There certainly are multiple ways to achieve the same outcome: read the raw file in some way, remove the comments, process the rest as ASCII, fail if the rest is not ASCII.

RFC 6265 says:

 cookie-value      = *cookie-octet / ( DQUOTE *cookie-octet DQUOTE )
 cookie-octet      = %x21 / %x23-2B / %x2D-3A / %x3C-5B / %x5D-7E
                       ; US-ASCII characters excluding CTLs,
                       ; whitespace DQUOTE, comma, semicolon,
                       ; and backslash

But it is possible to write non-ASCII character in the header.

We need to consider balance between backward compatibility, compatibility with other tools, and security.
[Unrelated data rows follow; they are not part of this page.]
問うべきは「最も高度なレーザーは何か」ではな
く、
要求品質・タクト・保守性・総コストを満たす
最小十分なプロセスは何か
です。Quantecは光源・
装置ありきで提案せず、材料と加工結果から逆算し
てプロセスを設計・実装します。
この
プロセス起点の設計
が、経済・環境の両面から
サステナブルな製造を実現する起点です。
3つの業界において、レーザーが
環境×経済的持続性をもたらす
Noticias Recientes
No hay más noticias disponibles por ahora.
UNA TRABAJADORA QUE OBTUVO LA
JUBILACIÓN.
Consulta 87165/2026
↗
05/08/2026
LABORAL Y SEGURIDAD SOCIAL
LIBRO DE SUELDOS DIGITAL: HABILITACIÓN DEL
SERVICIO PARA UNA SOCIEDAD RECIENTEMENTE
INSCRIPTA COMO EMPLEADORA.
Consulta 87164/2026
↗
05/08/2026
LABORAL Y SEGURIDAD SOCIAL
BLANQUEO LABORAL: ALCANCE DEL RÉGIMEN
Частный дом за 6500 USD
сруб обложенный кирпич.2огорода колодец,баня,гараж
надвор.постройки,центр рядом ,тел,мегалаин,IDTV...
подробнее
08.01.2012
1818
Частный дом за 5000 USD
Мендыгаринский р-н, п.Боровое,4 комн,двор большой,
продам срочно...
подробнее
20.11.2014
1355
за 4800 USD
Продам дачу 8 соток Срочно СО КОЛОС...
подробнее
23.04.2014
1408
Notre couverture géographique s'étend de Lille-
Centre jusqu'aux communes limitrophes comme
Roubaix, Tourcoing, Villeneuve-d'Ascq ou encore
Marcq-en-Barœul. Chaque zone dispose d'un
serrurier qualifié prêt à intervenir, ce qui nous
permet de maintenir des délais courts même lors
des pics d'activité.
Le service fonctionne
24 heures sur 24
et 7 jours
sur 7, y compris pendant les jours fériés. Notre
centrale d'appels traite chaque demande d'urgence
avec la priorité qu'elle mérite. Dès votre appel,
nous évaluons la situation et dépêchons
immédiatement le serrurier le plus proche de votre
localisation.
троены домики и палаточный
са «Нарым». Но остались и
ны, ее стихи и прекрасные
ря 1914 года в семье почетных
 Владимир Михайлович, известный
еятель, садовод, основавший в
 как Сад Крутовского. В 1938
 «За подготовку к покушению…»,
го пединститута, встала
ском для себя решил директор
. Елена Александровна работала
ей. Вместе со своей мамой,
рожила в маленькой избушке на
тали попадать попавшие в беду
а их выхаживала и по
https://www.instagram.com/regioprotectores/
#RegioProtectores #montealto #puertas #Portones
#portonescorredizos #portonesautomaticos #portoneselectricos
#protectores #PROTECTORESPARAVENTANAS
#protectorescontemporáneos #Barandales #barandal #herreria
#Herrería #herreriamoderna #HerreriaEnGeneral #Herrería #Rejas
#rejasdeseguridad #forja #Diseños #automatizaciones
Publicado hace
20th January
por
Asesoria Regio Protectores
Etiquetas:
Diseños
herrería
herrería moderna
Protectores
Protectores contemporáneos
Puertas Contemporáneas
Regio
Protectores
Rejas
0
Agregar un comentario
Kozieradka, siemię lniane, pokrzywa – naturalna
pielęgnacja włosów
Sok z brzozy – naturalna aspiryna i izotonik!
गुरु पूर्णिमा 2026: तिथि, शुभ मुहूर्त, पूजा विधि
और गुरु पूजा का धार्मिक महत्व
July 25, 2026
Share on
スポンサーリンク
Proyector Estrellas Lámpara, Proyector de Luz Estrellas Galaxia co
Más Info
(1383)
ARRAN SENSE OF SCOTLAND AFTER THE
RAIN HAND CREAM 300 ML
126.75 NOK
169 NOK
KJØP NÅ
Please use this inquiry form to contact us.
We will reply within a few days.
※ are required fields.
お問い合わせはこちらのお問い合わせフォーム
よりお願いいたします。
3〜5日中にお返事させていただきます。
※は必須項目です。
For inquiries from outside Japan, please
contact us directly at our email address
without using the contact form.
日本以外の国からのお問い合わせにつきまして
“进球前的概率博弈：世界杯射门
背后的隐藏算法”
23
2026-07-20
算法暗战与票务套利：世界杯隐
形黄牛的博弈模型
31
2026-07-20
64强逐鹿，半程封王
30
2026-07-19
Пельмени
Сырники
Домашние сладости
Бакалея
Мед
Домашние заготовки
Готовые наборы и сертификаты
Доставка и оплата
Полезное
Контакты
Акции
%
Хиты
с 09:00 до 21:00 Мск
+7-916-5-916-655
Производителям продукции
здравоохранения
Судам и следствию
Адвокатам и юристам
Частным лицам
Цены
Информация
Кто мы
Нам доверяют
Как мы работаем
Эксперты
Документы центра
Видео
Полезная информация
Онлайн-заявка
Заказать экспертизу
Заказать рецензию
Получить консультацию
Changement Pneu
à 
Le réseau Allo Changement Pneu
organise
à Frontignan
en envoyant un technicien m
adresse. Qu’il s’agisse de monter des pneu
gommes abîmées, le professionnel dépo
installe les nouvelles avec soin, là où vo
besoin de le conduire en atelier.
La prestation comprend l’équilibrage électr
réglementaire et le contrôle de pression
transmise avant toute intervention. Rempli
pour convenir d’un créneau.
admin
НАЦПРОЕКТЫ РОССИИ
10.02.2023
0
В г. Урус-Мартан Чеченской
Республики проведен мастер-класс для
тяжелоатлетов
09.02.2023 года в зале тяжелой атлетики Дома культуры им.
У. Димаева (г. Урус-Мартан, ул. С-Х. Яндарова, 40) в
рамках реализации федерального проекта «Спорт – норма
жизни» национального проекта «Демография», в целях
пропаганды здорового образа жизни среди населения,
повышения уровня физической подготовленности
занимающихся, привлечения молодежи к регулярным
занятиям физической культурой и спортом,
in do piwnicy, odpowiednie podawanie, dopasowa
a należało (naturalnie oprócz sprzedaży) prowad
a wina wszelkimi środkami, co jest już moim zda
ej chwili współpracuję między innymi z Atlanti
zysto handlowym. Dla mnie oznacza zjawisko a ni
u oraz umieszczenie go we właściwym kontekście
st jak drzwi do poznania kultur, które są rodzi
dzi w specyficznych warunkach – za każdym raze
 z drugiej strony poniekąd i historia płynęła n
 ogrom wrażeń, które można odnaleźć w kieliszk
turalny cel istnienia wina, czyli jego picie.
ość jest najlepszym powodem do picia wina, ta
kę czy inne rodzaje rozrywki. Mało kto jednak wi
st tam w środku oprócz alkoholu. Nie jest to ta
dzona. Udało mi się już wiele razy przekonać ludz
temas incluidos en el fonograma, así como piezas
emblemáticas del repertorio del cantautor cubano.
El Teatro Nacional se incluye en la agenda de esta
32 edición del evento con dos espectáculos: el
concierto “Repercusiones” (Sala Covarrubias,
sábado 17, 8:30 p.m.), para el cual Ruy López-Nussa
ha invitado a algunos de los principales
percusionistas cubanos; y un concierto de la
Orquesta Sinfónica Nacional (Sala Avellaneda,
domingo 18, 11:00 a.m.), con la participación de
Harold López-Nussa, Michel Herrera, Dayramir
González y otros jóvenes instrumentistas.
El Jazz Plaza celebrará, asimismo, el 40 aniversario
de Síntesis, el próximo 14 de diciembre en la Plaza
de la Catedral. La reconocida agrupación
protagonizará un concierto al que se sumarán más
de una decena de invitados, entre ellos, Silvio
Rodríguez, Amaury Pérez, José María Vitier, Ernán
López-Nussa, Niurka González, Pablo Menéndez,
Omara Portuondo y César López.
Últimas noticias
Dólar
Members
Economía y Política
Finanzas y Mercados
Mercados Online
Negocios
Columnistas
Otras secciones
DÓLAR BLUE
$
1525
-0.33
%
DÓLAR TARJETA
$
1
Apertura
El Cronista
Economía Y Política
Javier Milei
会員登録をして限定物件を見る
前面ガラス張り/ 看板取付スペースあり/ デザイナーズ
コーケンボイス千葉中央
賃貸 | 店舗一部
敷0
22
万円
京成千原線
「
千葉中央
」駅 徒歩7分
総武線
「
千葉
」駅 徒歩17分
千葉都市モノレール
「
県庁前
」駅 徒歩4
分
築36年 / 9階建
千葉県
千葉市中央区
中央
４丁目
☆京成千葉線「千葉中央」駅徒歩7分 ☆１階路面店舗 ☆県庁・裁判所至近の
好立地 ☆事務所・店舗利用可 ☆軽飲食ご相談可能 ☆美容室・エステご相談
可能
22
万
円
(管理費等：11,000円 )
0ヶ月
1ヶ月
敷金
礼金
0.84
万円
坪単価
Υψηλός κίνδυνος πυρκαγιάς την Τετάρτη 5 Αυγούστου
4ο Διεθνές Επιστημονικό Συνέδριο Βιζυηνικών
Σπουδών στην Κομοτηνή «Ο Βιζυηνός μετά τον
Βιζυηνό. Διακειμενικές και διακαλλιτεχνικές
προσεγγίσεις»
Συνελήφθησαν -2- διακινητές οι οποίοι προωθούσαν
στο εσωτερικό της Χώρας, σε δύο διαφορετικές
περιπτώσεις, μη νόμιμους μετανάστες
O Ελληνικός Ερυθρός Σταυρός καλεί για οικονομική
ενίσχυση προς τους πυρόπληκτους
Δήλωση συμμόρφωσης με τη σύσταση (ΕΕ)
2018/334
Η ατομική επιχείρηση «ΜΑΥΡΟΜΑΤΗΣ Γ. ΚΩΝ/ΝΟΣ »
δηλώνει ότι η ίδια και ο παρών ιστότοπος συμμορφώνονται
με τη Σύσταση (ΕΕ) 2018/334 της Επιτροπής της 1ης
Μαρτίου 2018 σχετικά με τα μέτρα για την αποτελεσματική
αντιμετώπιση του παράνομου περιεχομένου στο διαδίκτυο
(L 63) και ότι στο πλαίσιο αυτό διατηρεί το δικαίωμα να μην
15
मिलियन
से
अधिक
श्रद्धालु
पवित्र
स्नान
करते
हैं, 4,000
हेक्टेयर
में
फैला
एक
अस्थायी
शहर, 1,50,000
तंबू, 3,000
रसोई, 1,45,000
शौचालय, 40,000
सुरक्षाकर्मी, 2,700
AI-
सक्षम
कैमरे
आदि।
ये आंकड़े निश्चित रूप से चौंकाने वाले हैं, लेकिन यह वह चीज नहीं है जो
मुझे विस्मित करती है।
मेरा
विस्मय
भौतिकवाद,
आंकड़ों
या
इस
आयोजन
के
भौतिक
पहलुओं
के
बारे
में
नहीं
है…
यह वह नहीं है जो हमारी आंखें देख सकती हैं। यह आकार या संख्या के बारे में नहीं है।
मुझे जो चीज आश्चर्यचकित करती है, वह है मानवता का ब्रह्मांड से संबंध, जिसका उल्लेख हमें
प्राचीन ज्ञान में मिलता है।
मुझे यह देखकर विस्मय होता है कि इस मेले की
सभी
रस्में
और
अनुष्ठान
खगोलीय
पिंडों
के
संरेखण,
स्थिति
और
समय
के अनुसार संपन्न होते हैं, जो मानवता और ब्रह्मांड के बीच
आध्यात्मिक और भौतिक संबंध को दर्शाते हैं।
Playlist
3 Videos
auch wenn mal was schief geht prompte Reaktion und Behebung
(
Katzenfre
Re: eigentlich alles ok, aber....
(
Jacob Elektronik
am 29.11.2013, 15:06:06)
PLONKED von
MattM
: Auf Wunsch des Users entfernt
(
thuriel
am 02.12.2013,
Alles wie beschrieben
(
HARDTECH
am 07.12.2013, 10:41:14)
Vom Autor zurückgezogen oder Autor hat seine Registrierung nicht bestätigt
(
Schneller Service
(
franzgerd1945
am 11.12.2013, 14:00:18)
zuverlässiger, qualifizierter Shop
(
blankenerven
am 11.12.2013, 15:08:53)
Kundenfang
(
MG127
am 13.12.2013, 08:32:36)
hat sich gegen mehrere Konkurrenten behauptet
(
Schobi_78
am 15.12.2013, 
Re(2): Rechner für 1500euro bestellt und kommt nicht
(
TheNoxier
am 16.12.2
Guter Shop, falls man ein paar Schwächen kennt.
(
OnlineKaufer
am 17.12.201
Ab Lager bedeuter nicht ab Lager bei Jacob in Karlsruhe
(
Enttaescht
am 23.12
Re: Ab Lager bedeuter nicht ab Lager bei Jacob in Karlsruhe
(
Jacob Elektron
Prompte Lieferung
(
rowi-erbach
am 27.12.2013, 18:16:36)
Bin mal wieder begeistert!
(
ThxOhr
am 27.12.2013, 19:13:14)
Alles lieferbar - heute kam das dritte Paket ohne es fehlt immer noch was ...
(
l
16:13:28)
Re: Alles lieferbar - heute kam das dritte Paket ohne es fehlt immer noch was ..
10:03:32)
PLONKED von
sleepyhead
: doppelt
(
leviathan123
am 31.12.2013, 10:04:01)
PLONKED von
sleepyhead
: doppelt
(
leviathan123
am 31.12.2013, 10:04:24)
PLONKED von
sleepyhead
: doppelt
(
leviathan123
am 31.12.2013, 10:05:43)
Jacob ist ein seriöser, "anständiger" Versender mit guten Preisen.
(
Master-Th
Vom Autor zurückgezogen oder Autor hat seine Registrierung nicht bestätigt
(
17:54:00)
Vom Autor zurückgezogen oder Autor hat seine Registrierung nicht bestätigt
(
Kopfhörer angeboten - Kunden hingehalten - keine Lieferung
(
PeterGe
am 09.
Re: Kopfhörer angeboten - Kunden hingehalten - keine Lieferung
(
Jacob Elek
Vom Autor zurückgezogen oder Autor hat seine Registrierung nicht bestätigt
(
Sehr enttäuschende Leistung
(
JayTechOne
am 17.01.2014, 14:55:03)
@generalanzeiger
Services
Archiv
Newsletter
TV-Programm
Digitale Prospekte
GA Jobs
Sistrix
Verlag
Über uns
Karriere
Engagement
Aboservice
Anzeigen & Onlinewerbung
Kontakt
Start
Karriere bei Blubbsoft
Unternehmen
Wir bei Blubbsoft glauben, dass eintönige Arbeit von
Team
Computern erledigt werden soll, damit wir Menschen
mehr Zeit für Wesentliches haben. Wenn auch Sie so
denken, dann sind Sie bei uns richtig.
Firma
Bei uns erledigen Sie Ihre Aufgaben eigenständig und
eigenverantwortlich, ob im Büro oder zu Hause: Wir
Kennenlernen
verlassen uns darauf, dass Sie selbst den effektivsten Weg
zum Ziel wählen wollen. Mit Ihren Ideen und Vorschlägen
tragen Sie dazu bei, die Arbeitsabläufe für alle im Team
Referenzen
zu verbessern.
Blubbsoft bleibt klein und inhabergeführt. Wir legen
But I am not expert of many HTTP tools in the world.

I quick looked what Go does. It ignores cookie values that is not valid cookie-octet.

Maybe, strict is better for security.

It is not backward compatible. See source code.

FileCookieJar.load() opens file and pass it to self._really_load().
Subclasses implements _really_load().

Some third party tools would implement subclass of FileCookieJar that overrides only _really_load.
So we need to open text file, not binary.

That’s too bad. That probably makes Steve’s suggestion of using a different error handler a better option, the file could be opened with the ascii encoding and the surrogate escape error handler to be able to parse all files and still recognise non-ascii values without treating some of them incorrectly as whitespace.